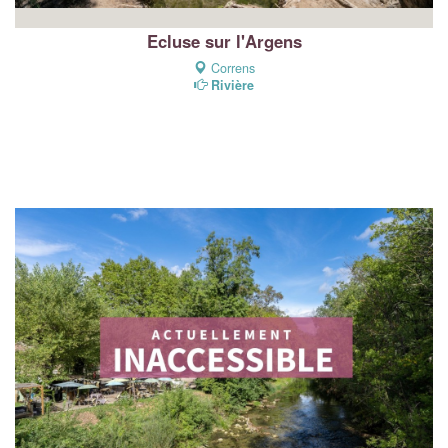
Ecluse sur l'Argens
Correns
Rivière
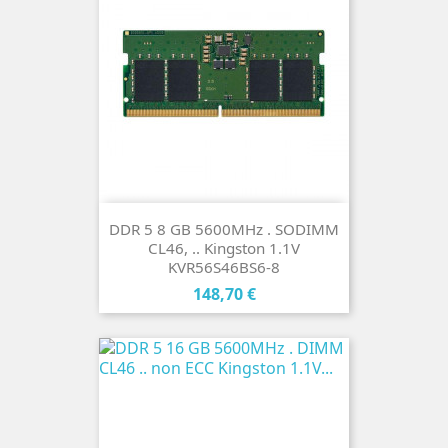
DDR 5 8 GB 5600MHz . SODIMM
CL46, .. Kingston 1.1V
KVR56S46BS6-8
Cena
148,70 €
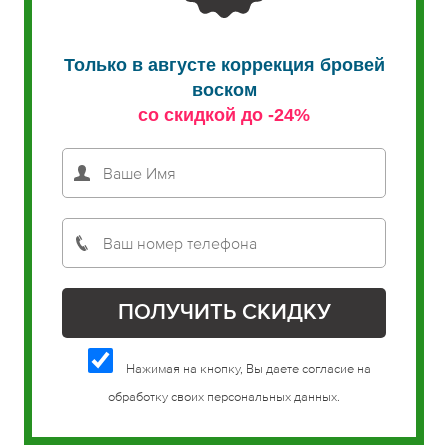
Только в августе коррекция бровей
воском
со скидкой до -24%
Нажимая на кнопку, Вы даете согласие на
обработку своих персональных данных.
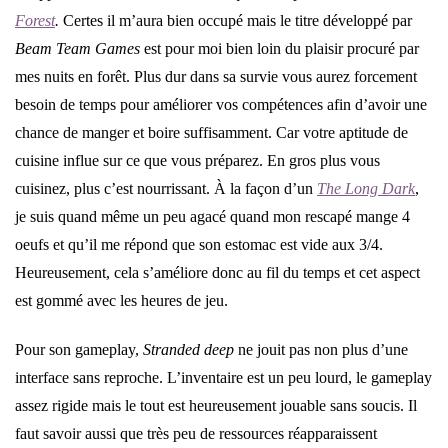
Forest
.
Certes il m’aura bien occupé mais le titre développé par
Beam Team Games
est pour moi bien loin du plaisir procuré par
mes nuits en forêt. Plus dur dans sa survie vous aurez forcement
besoin de temps pour améliorer vos compétences afin d’avoir une
chance de manger et boire suffisamment. Car votre aptitude de
cuisine influe sur ce que vous préparez. En gros plus vous
cuisinez, plus c’est nourrissant. À la façon d’un
The Long Dark
,
je suis quand même un peu agacé quand mon rescapé mange 4
oeufs et qu’il me répond que son estomac est vide aux 3/4.
Heureusement, cela s’améliore donc au fil du temps et cet aspect
est gommé avec les heures de jeu.
Pour son gameplay,
Stranded deep
ne jouit pas non plus d’une
interface sans reproche. L’inventaire est un peu lourd, le gameplay
assez rigide mais le tout est heureusement jouable sans soucis. Il
faut savoir aussi que très peu de ressources réapparaissent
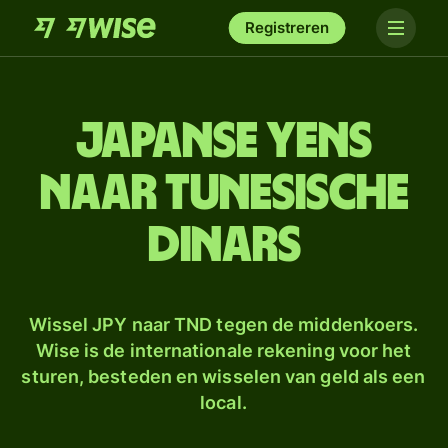
Registreren
Japanse yens
naar Tunesische
dinars
Wissel JPY naar TND tegen de middenkoers.
Wise is de internationale rekening voor het
sturen, besteden en wisselen van geld als een
local.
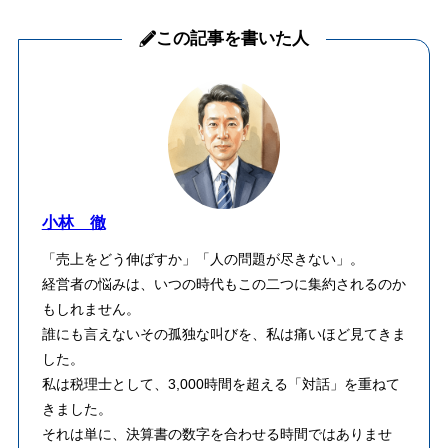
この記事を書いた人
小林 徹
「売上をどう伸ばすか」「人の問題が尽きない」。
経営者の悩みは、いつの時代もこの二つに集約されるのか
もしれません。
誰にも言えないその孤独な叫びを、私は痛いほど見てきま
した。
私は税理士として、3,000時間を超える「対話」を重ねて
きました。
それは単に、決算書の数字を合わせる時間ではありませ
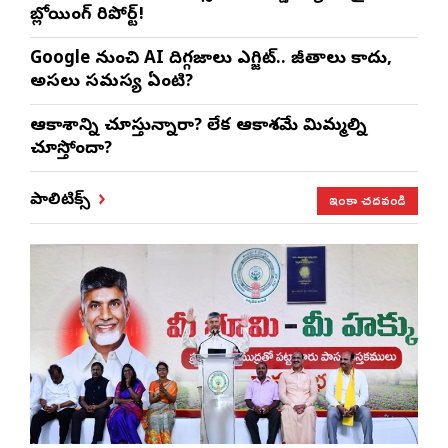
బ్లోయింగ్ రిపోర్ట్!
Google నుంచి AI దిగ్గజాలు ఎగ్జిట్.. జీతాలు కాదు,
అసలు సమస్య ఏంటి?
ఆకాశాన్ని చూస్తున్నారా? లేక ఆకాశమే మిమ్మల్ని
చూస్తోందా?
ఇంకా చదవండి
పాలిటిక్స్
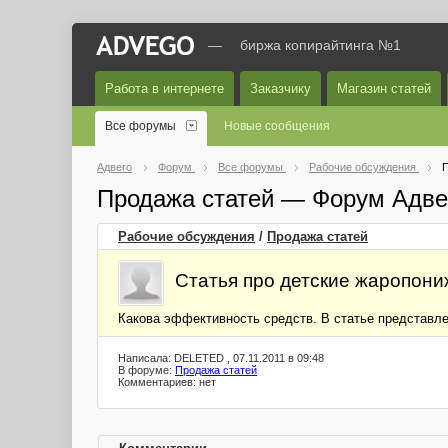
—
биржа копирайтинга №1
Работа в интернете
Заказчику
Магазин статей
Все форумы
Новые сообщения
Адвего
Форум
Все форумы
Рабочие обсуждения
П
Продажа статей — Форум Адве
Рабочие обсуждения
/
Продажа статей
Статья про детские жаропон
Какова эффективность средств. В статье представле
Написала: DELETED , 07.11.2011 в 09:48
В форуме:
Продажа статей
Комментариев: нет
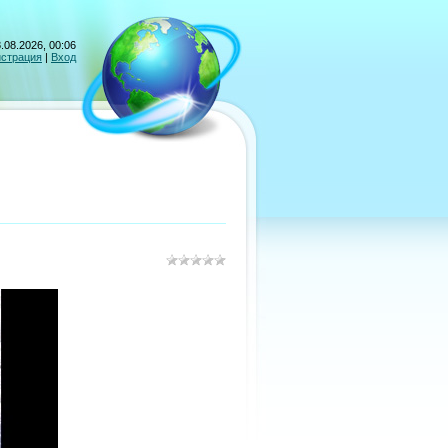
.08.2026, 00:06
истрация
|
Вход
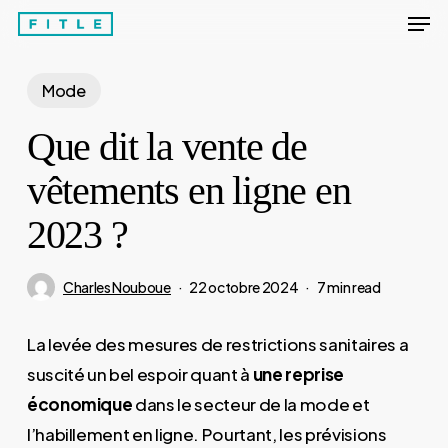
Men
Skip
to
Close
main
Mode
Menu
content
Que dit la vente de
vêtements en ligne en
2023 ?
Charles Nouboue
22 octobre 2024
7 min read
La levée des mesures de restrictions sanitaires a
suscité un bel espoir quant à
une reprise
économique
dans le secteur de la mode et
l’habillement en ligne. Pourtant, les prévisions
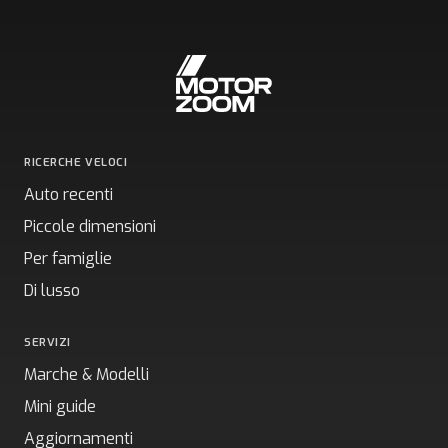
RICERCHE VELOCI
Auto recenti
Piccole dimensioni
Per famiglie
Di lusso
SERVIZI
Marche & Modelli
Mini guide
Aggiornamenti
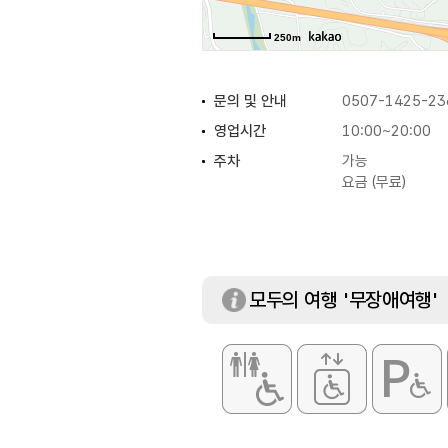
250m
문의 및 안내
0507-1425-23
영업시간
10:00~20:00
주차
가능
요금 (무료)
모두의 여행 '무장애여행'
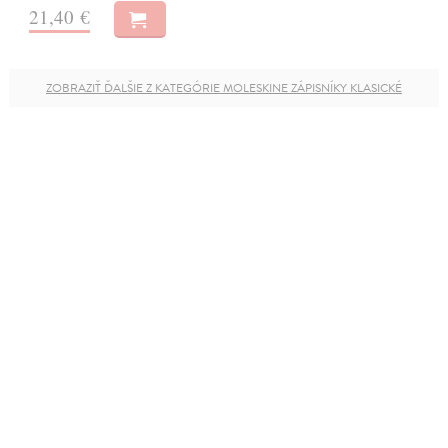
21,40 €
ZOBRAZIŤ ĎALŠIE Z KATEGÓRIE MOLESKINE ZÁPISNÍKY KLASICKÉ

____________

From the first line to the last, give the data again exactly, but without pictures.

Output for this task =
Ecluse sur l'Argens
Correns
Rivière
DDR 5 8 GB 5600MHz . SODIMM
CL46, .. Kingston 1.1V
KVR56S46BS6-8
Cena
148,70 €
Только в августе коррекция бровей
воском
со скидкой до -24%
Нажимая на кнопку, Вы даете согласие на
обработку своих персональных данных.
Forest
.
Certes il m’aura bien occupé mais le titre développé par
Beam Team Games
est pour moi bien loin du plaisir procuré par
mes nuits en forêt. Plus dur dans sa survie vous aurez forcement
besoin de temps pour améliorer vos compétences afin d’avoir une
chance de manger et boire suffisamment. Car votre aptitude de
cuisine influe sur ce que vous préparez. En gros plus vous
cuisinez, plus c’est nourrissant. À la façon d’un
The Long Dark
,
je suis quand même un peu agacé quand mon rescapé mange 4
oeufs et qu’il me répond que son estomac est vide aux 3/4.
Heureusement, cela s’améliore donc au fil du temps et cet aspect
est gommé avec les heures de jeu.
Pour son gameplay,
Stranded deep
ne jouit pas non plus d’une
interface sans reproche. L’inventaire est un peu lourd, le gameplay
assez rigide mais le tout est heureusement jouable sans soucis. Il
faut savoir aussi que très peu de ressources réapparaissent
Registreren
Japanse yens
naar Tunesische
dinars
Wissel JPY naar TND tegen de middenkoers.
Wise is de internationale rekening voor het
sturen, besteden en wisselen van geld als een
local.
この記事を書いた人
小林 徹
「売上をどう伸ばすか」「人の問題が尽きない」。
経営者の悩みは、いつの時代もこの二つに集約されるのか
もしれません。
誰にも言えないその孤独な叫びを、私は痛いほど見てきま
した。
私は税理士として、3,000時間を超える「対話」を重ねて
きました。
それは単に、決算書の数字を合わせる時間ではありませ
బ్లోయింగ్ రిపోర్ట్!
Google నుంచి AI దిగ్గజాలు ఎగ్జిట్.. జీతాలు కాదు,
అసలు సమస్య ఏంటి?
ఆకాశాన్ని చూస్తున్నారా? లేక ఆకాశమే మిమ్మల్ని
చూస్తోందా?
ఇంకా చదవండి
పాలిటిక్స్
—
биржа копирайтинга №1
Работа в интернете
Заказчику
Магазин статей
Все форумы
Новые сообщения
Адвего
Форум
Все форумы
Рабочие обсуждения
П
Продажа статей — Форум Адве
Рабочие обсуждения
/
Продажа статей
Статья про детские жаропон
Какова эффективность средств. В статье представле
Написала: DELETED , 07.11.2011 в 09:48
В форуме:
Продажа статей
Комментариев: нет
.08.2026, 00:06
истрация
|
Вход
Men
Skip
to
Close
main
Mode
Menu
content
Que dit la vente de
vêtements en ligne en
2023 ?
Charles Nouboue
22 octobre 2024
7 min read
La levée des mesures de restrictions sanitaires a
suscité un bel espoir quant à
une reprise
économique
dans le secteur de la mode et
l’habillement en ligne. Pourtant, les prévisions
RICERCHE VELOCI
Auto recenti
Piccole dimensioni
Per famiglie
Di lusso
SERVIZI
Marche & Modelli
Mini guide
Aggiornamenti
250m
문의 및 안내
0507-1425-23
영업시간
10:00~20:00
주차
가능
요금 (무료)
모두의 여행 '무장애여행'
21,40 €
ZOBRAZIŤ ĎALŠIE Z KATEGÓRIE MOLESKINE ZÁPISNÍKY KLASICKÉ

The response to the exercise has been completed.